3. Invest in data literacy
Whether through education or hiring, SPDs need people who can interpret data and translate it into operational improvements.
“This is where a shift in department requirements could change and may require the addition of a data analyst into your team; specialized individuals who are trained to not only understand the data but see the story through experience, observation, and human connection,” said Schroeder. “Data has the potential to do really great things, but the greater benefit comes when we can connect the data to human impact.”
Kimsey believes that technology can make these goals achievable. “Most SPD departments already have the tools,” he said. “It’s about using them to their fullest.

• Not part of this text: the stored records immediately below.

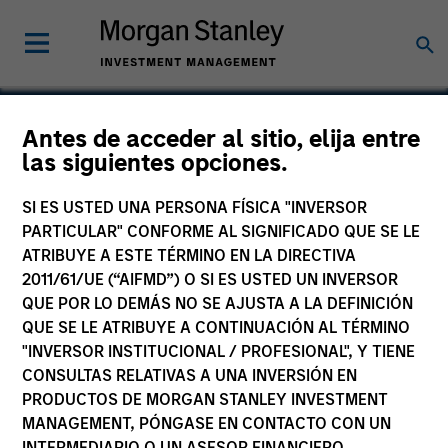
Antes de acceder al sitio, elija entre
las siguientes opciones.
World 50
SI ES USTED UNA PERSONA FÍSICA "INVERSOR
PARTICULAR" CONFORME AL SIGNIFICADO QUE SE LE
ATRIBUYE A ESTE TÉRMINO EN LA DIRECTIVA
2011/61/UE (“AIFMD”) O SI ES USTED UN INVERSOR
QUE POR LO DEMÁS NO SE AJUSTA A LA DEFINICIÓN
QUE SE LE ATRIBUYE A CONTINUACIÓN AL TÉRMINO
"INVERSOR INSTITUCIONAL / PROFESIONAL", Y TIENE
CONSULTAS RELATIVAS A UNA INVERSIÓN EN
PRODUCTOS DE MORGAN STANLEY INVESTMENT
MANAGEMENT, PÓNGASE EN CONTACTO CON UN
INTERMEDIARIO O UN ASESOR FINANCIERO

When you map workflows, assign labor standards, and measure cycle time, you create visibility — and visibility leads to improvement.”
From invisible work to visible value
Sterile processing has long been a behind-the-scenes discipline that is essential, but rarely quantified. That’s changing as healthcare becomes increasingly data driven.
With the right data, SPD leaders can demonstrate how process quality drives surgical outcomes, how staffing affects throughput, and how reprocessing efficiency impacts cost and resource utilization.
The data may still be imperfect, but the direction is clear. By defining what to measure and learning how to act on it sterile processing professionals can transform invisible work into visible value.
Key data sources for SPD analytics
Hannah Schroeder, BSHA, CRCST, CIS, CHL, CER, clinical education specialist, Pure Processing, offered these sources of data that SPD leaders can leverage for benchmarking, measurement, and reporting.
Quality management data
- Adverse event reporting
- Customer feedback
- Equipment maintenance & repairs
- Audit results
Staffing
- Rosters
- Schedules
- Competency
- Assignments
Productivity
- Throughput
- Decontamination
- Assembly
- Load records
- Inventory management
- Surgery volumes
6 steps to maximize instrument tracking system data
John Kimsey, VP, Processing Optimization and Customer Success, STERIS, says every SPD leader who has an instrument tracking system should take the following six steps to extract data analytics that can be leveraged to optimize their department.
- Map the instrument processing workflow and ensure you have scanning points for each process step – process steps are action steps such as cleaning, assembling, sterilizing, etc.
- Create standard work for each process step and assign labor standards in the tracking system for staff to “earn” labor time when completing the process – this drives productivity reports.
- Leverage technology-guided workflows to ensure staff compliance to standard work such as following the IFU or department policy.
- Measure how long it takes products and instruments to travel through the process (known as cycle time) and then work to lean out the process to improve or reduce the time.
- Map the inventory staging locations and ensure they are scan points – staging locations are non-action steps where inventory sits such as assembly receipt, out for repair, missing instrument holding, or sterile storage.
- Track how long products sit at each inventory staging location and work to reduce staging or sitting time.”
“No matter what data analytics are used, SPD leaders must make them actionable,” said Kimsey. “We measure to improve, not to report. The best SPD leaders understand the power of data and measurements to identify variance and opportunities. They want to know what’s not working right or performing to plan so they can target areas for improvement. Data should show you where your process is failing, where your team may not be working to plan, or where your next improvement project is needed. Data should be used to reduce and eliminate variance, eliminate root cause quality issues, and improve efficiencies.”
About the Author
Kara Nadeau
Senior Contributing Editor
Kara Nadeau is Sterile Processing Editor for Healthcare Purchasing News.